Il existe dans l’histoire culturelle du premier XIXe siècle une tendance lourde poussant les comportements vers une certaine uniformisation, comme l’avait constaté en son temps Norbert Élias dans «La société des individus» où il décrivait l’avènement d’une société favorisant l’apparition du modèle social individuel. Sous cet angle inédit, l’opposition traditionnelle entre individu et société s’est vue neutralisée et du même coup les rapports entre la conformité aux codes sociaux et leur transgression.

Sophie Pelletier

Jeunes filles et vieilles filles. Autour de quelques inconvenantes chez Flaubert, Goncourt et Zola

«La différence entre une convention et un contrat», tel est le sujet de la première question que doit affronter Frédéric Moreau lors de son examen à l’École de droit, dans «L’Éducation sentimentale». Vu l’économie romanesque mise en place par Flaubert, qui réserve à Moreau nombre de projets abandonnés et d’occasions manquées, il n’y a rien d’étonnant à ce que le candidat —ému, puis «démoralisé» (ibid.)— rate sa réponse, et tout l’examen, d’ailleurs.

Geneviève Sicotte

L’argent de Maupassant. Inconvenances intimes, familiales et sociales

Dans toutes les sociétés, l’argent fait l’objet de conventions, de prescriptions et d’interdits, il produit de l’imaginaire et des formes sociales spécifiques. Or une ambigüité, voire une contradiction, structure les représentations de l’argent dans le capitalisme moderne qui se met en place à partir de la Révolution industrielle. En effet, alors qu’il est en position de centralité dans la mentalité bourgeoise, en particulier grâce au développement de l’économie de marché, à la valeur nouvelle accordée au travail et à l’importance grandissante de la consommation, l’argent fait l’objet d’une retenue certaine dans les valeurs ouvertement exprimées de la frange la plus aisée de la bourgeoisie. Ainsi, au moment même où il acquiert dans l’histoire humaine une importance inédite, ceux qui en sont les mieux dotés nient ses dysfonctionnements, les déséquilibres qu’il produit, les injustices ou les malheurs qu’il engendre.

Sébastien Roldan

Quand l’inconvenance est folie. Dynamiques culturelles de la fêlure dans «La Fortune des Rougon»
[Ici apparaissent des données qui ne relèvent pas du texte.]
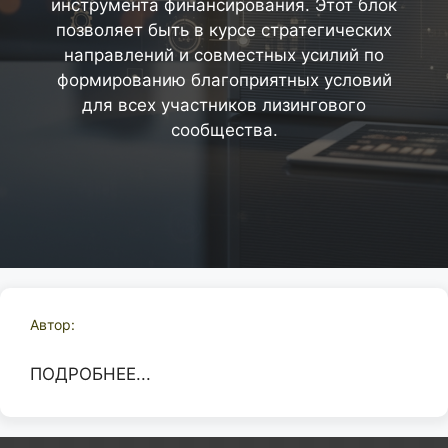
инструмента финансирования. Этот блок
позволяет быть в курсе стратегических
направлений и совместных усилий по
формированию благоприятных условий
для всех участников лизингового
сообщества.
Автор:
ПОДРОБНЕЕ...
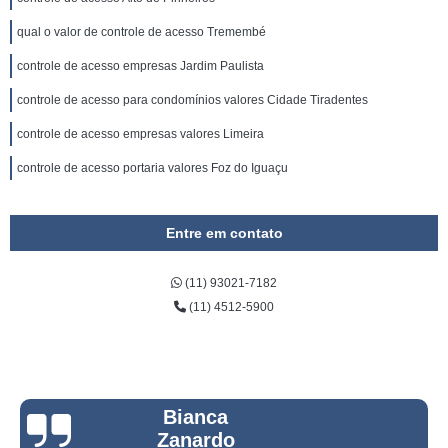
qual o valor de controle de acesso Tremembé
controle de acesso empresas Jardim Paulista
controle de acesso para condomínios valores Cidade Tiradentes
controle de acesso empresas valores Limeira
controle de acesso portaria valores Foz do Iguaçu
Entre em contato
(11) 93021-7182
(11) 4512-5900
Bianca
Zanardo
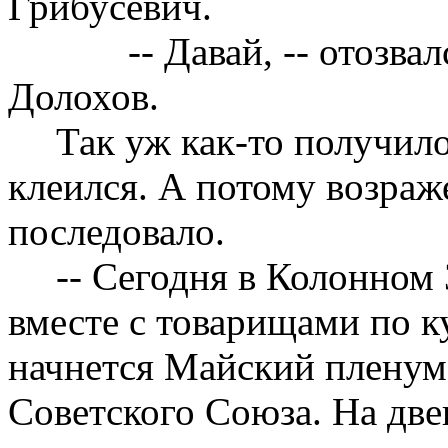
Грибусевич.
-- Давай, -- отозв
Долохов.
Так уж как-то получил
клеился. А потому возраж
последовало.
-- Сегодня в Колонном
вместе с товарищами по ку
начнется Майский плену
Советского Союза. На две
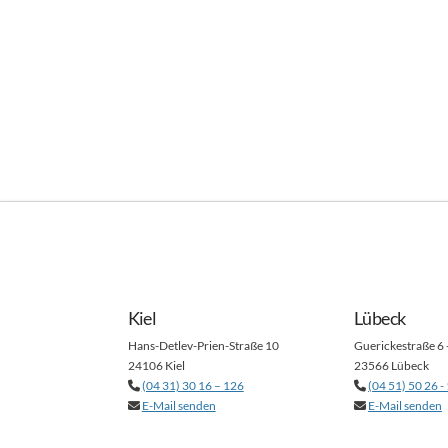
Kiel
Lübeck
Hans-Detlev-Prien-Straße 10
Guerickestraße 6 
24106 Kiel
23566 Lübeck
(04 31) 30 16 – 126
(04 51) 50 26 -
E-Mail senden
E-Mail senden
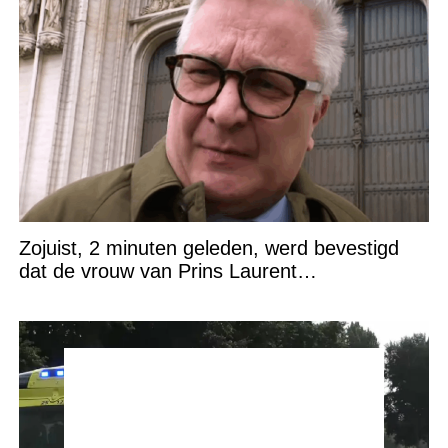
Zojuist, 2 minuten geleden, werd bevestigd
dat de vrouw van Prins Laurent…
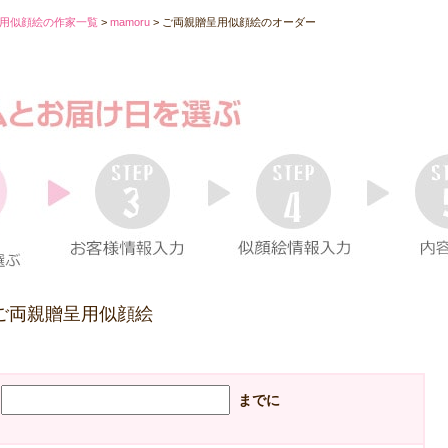
用似顔絵の作家一覧
>
mamoru
>
ご両親贈呈用似顔絵のオーダー
家ご両親贈呈用似顔絵
までに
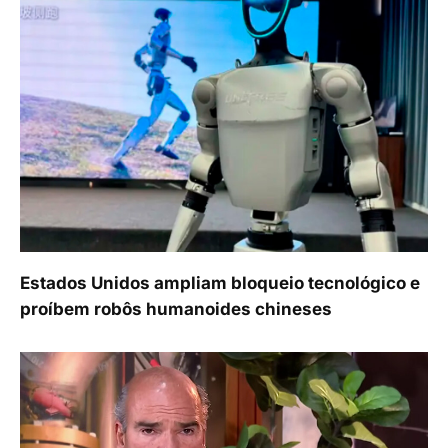
Estados Unidos ampliam bloqueio tecnológico e
proíbem robôs humanoides chineses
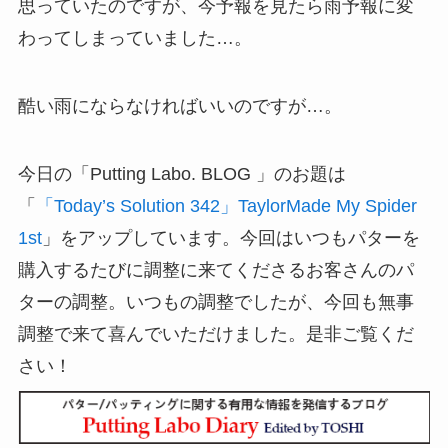
思っていたのですが、今予報を見たら雨予報に変
わってしまっていました…。
酷い雨にならなければいいのですが…。
今日の「Putting Labo. BLOG 」のお題は
「
「Today’s Solution 342」TaylorMade My Spider
1st
」をアップしています。今回はいつもパターを
購入するたびに調整に来てくださるお客さんのパ
ターの調整。いつもの調整でしたが、今回も無事
調整で来て喜んでいただけました。是非ご覧くだ
さい！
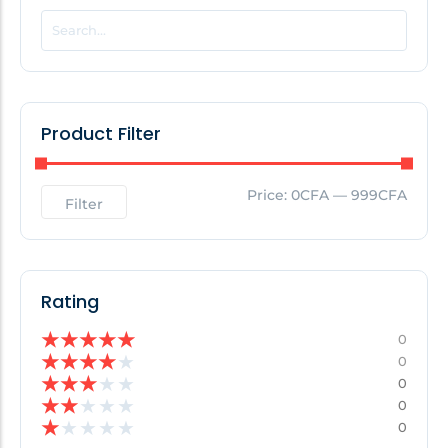
POPULAR THIS WEEK
No Posts Found!
Product Filter
EDITOR'S PICK
Price:
0CFA
—
999CFA
Filter
No Posts Found!
Rating
★
★
★
★
★
0
★
★
★
★
★
0
★
★
★
★
★
0
★
★
★
★
★
0
★
★
★
★
★
0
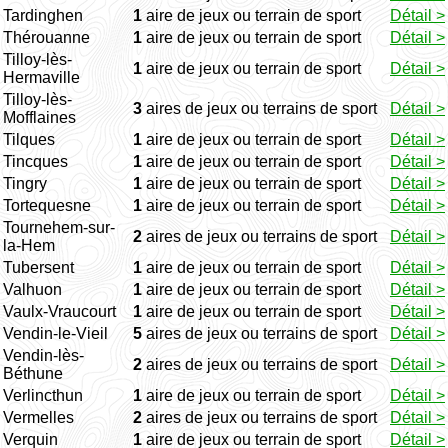
Tardinghen
1
aire de jeux ou terrain de sport
Détail >
Thérouanne
1
aire de jeux ou terrain de sport
Détail >
Tilloy-lès-
1
aire de jeux ou terrain de sport
Détail >
Hermaville
Tilloy-lès-
3
aires de jeux ou terrains de sport
Détail >
Mofflaines
Tilques
1
aire de jeux ou terrain de sport
Détail >
Tincques
1
aire de jeux ou terrain de sport
Détail >
Tingry
1
aire de jeux ou terrain de sport
Détail >
Tortequesne
1
aire de jeux ou terrain de sport
Détail >
Tournehem-sur-
2
aires de jeux ou terrains de sport
Détail >
la-Hem
Tubersent
1
aire de jeux ou terrain de sport
Détail >
Valhuon
1
aire de jeux ou terrain de sport
Détail >
Vaulx-Vraucourt
1
aire de jeux ou terrain de sport
Détail >
Vendin-le-Vieil
5
aires de jeux ou terrains de sport
Détail >
Vendin-lès-
2
aires de jeux ou terrains de sport
Détail >
Béthune
Verlincthun
1
aire de jeux ou terrain de sport
Détail >
Vermelles
2
aires de jeux ou terrains de sport
Détail >
Verquin
1
aire de jeux ou terrain de sport
Détail >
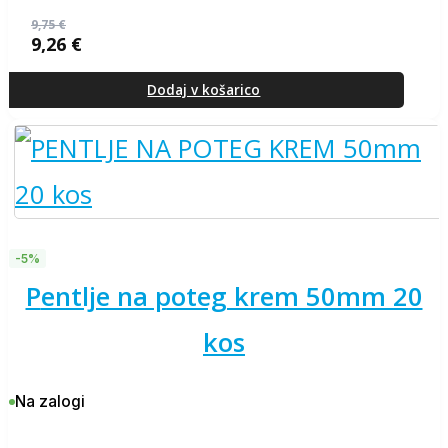
9,75
€
9,26
€
Izvirna
Trenutna
cena
cena
je
je:
Dodaj v košarico
bila:
9,26 €.
9,75 €.
-5%
pentlje na poteg krem 50mm 20
kos
Na zalogi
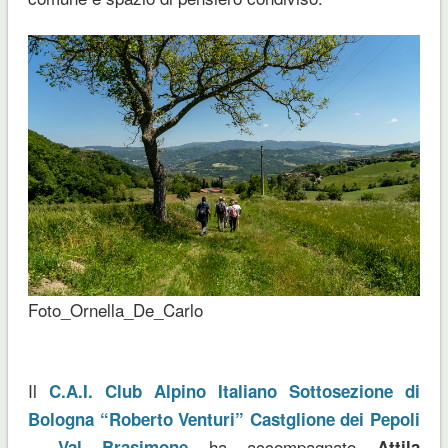
Foto_Ornella_De_Carlo
Il
C.A.I. Club Alpino Italiano Sottosezione di
Bologna “Roberto Venturi” Castglione dei Pepoli
ha accompagnato
– Val Brasimone
Attila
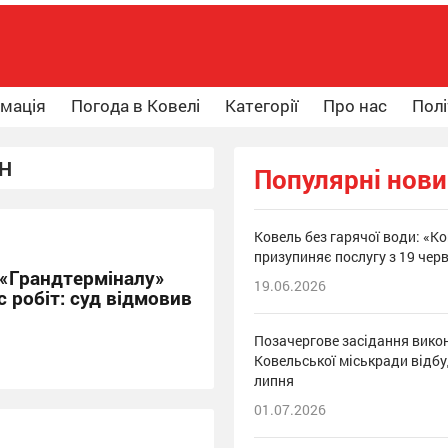
рмація
Погода в Ковелі
Категорії
Про нас
Полі
ОН
Популярні нов
Ковель без гарячої води: «К
призупиняє послугу з 19 чер
 «Грандтерміналу»
19.06.2026
с робіт: суд відмовив
Позачергове засідання вико
Ковельської міськради відбу
липня
01.07.2026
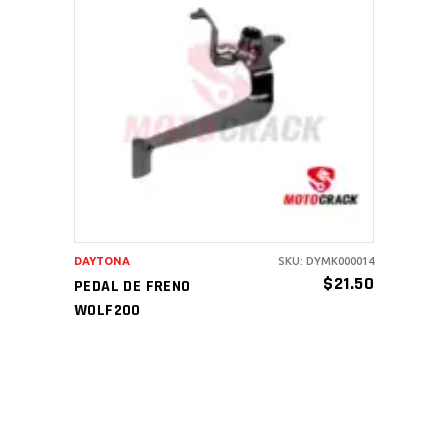
AÑADIR AL CARRITO
DAYTONA
SKU: DYMK000014
$
21.50
PEDAL DE FRENO
WOLF200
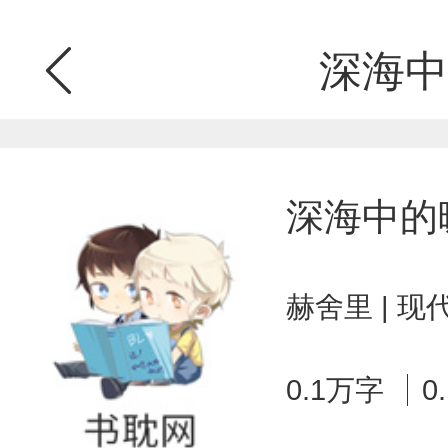
深海中
深海中的
赫舍里 | 
0.1万字
0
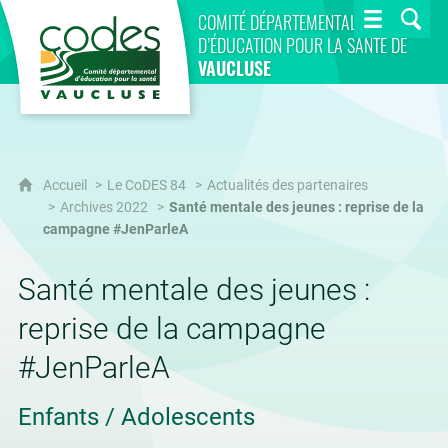
CoDES 84
COMITÉ DÉPARTEMENTAL
D’ÉDUCATION POUR LA SANTÉ DE
VAUCLUSE
Accueil
Le CoDES 84
Actualités des partenaires
Archives 2022
Santé mentale des jeunes : reprise de la
campagne #JenParleA
Santé mentale des jeunes :
reprise de la campagne
#JenParleA
Enfants / Adolescents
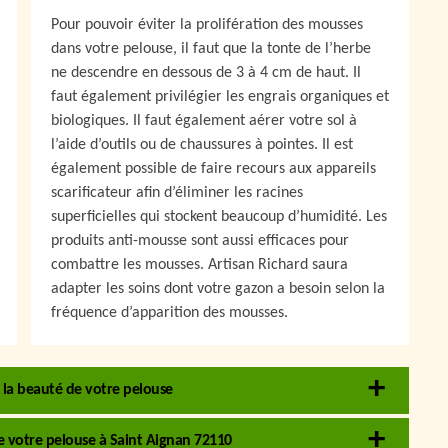
Pour pouvoir éviter la prolifération des mousses
dans votre pelouse, il faut que la tonte de l’herbe
ne descendre en dessous de 3 à 4 cm de haut. Il
faut également privilégier les engrais organiques et
biologiques. Il faut également aérer votre sol à
l’aide d’outils ou de chaussures à pointes. Il est
également possible de faire recours aux appareils
scarificateur afin d’éliminer les racines
superficielles qui stockent beaucoup d’humidité. Les
produits anti-mousse sont aussi efficaces pour
combattre les mousses. Artisan Richard saura
adapter les soins dont votre gazon a besoin selon la
fréquence d’apparition des mousses.
r la beauté de votre pelouse
 de votre pelouse à Saint Aignan 72110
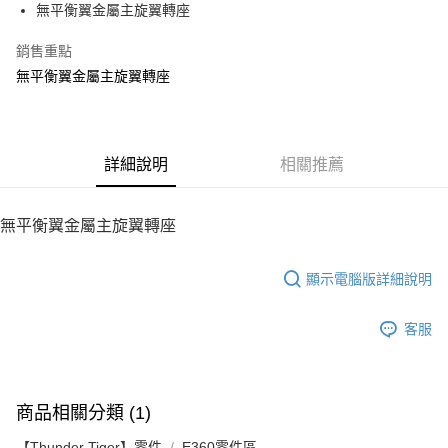
無平衡翼金屬主旋翼轉座
華南商業銀行
彰化商業銀行
12 期 0 利率 每期
NT$45
21家銀行
合作金庫商業銀行
第一商業銀行
上海商業儲蓄銀行
台北富邦商業銀行
華南商業銀行
彰化商業銀行
銷售重點
24 期 0 利率 每期
NT$22
20家銀行
合作金庫商業銀行
第一商業銀行
國泰世華商業銀行
兆豐國際商業銀行
上海商業儲蓄銀行
台北富邦商業銀行
華南商業銀行
彰化商業銀行
無平衡翼金屬主旋翼轉座
臺灣中小企業銀行
台中商業銀行
合作金庫商業銀行
第一商業銀行
LINE Pay
國泰世華商業銀行
兆豐國際商業銀行
上海商業儲蓄銀行
台北富邦商業銀行
匯豐（台灣）商業銀行
華泰商業銀行
華南商業銀行
彰化商業銀行
臺灣中小企業銀行
台中商業銀行
國泰世華商業銀行
兆豐國際商業銀行
聯邦商業銀行
遠東國際商業銀行
Apple Pay
上海商業儲蓄銀行
台北富邦商業銀行
匯豐（台灣）商業銀行
華泰商業銀行
臺灣中小企業銀行
台中商業銀行
元大商業銀行
永豐商業銀行
兆豐國際商業銀行
臺灣中小企業銀行
聯邦商業銀行
遠東國際商業銀行
匯豐（台灣）商業銀行
華泰商業銀行
街口支付
玉山商業銀行
詳細說明
星展（台灣）商業銀行
相關推薦
台中商業銀行
匯豐（台灣）商業銀行
元大商業銀行
永豐商業銀行
聯邦商業銀行
遠東國際商業銀行
台新國際商業銀行
中國信託商業銀行
華泰商業銀行
聯邦商業銀行
玉山商業銀行
星展（台灣）商業銀行
悠遊付
元大商業銀行
永豐商業銀行
台灣樂天信用卡公司
遠東國際商業銀行
元大商業銀行
台新國際商業銀行
中國信託商業銀行
玉山商業銀行
星展（台灣）商業銀行
無平衡翼金屬主旋翼轉座
永豐商業銀行
玉山商業銀行
台灣樂天信用卡公司
ATM付款
台新國際商業銀行
中國信託商業銀行
星展（台灣）商業銀行
台新國際商業銀行
台灣樂天信用卡公司
中國信託商業銀行
台灣樂天信用卡公司
顯示電腦版詳細說明
運送方式
宅配
客服
每筆NT$100，滿NT$2,000(含以上)免運費
商品相關分類 (1)
【Thunder Tiger】零件
E360零件區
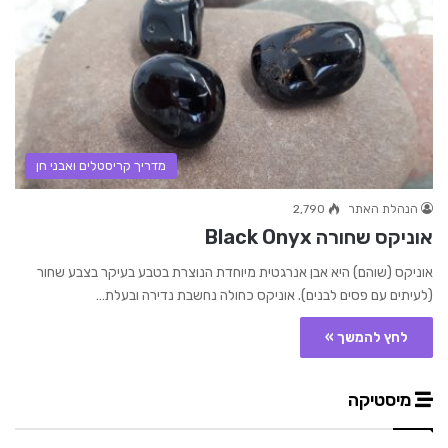
מדריך קריסטלים ואבני חן
הנהלת האתר
2,790
אוניקס שחורה Black Onyx
אוניקס (שוהם) היא אבן אנרגטית מיוחדת הנוצרת בטבע בעיקר בצבע שחור
(לעיתים עם פסים לבנים). אוניקס כחולה נחשבת נדירה ובעלת…
לחץ להמשך »
מיסטיקה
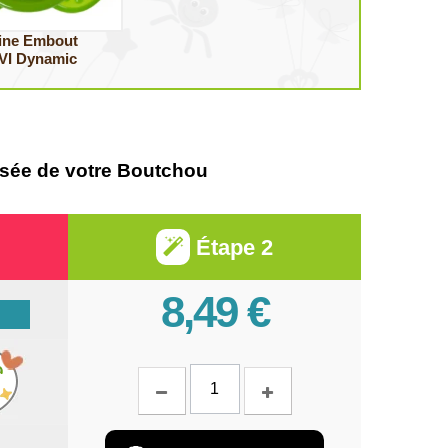
ine Embout
VI Dynamic
alisée de votre Boutchou
Étape 2
8,49 €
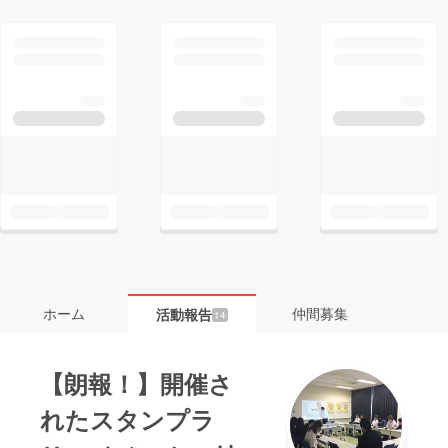
ホーム
仲間募集
活動報告
14
【朗報！】開催さ
れたスタンプラ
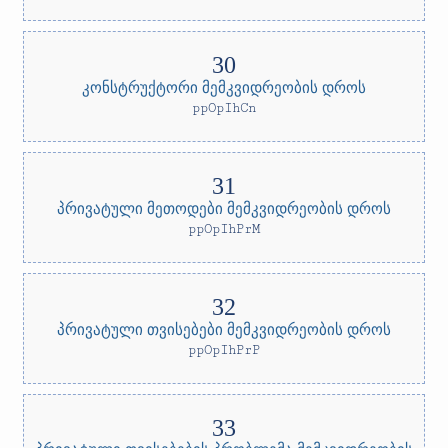
კონსტრუქტორი მემკვიდრეობის დროს
ppOpIhCn
პრივატული მეთოდები მემკვიდრეობის დროს
ppOpIhPrM
პრივატული თვისებები მემკვიდრეობის დროს
ppOpIhPrP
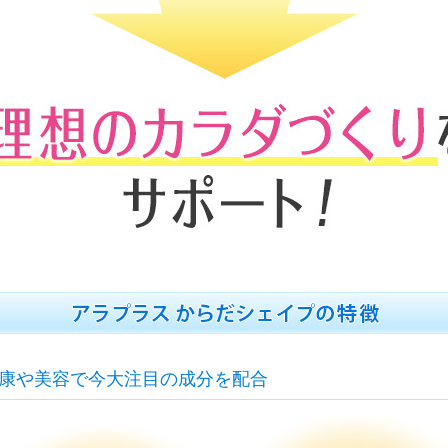
康や美容で今大注目の成分を配合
La «fêlure» transmise à sa descendance par Adélaïde Fouque, l’aïeule des Rougon-Macquart, affecte l’ensemble des membres des deux lignées issues d’elle, la légitime et l’illégitime, et constitue un moteur capital de l’économie romanesque des vingt tomes composant Les Rougon-Macquart. «La fêlure, c’est la bouche d’ombre par laquelle s’exprime l’origine; la fêlure, c’est la voix de l’originaire», écrit Françoise Gaillard au sujet de ce motif phare de l’écriture d’Émile Zola.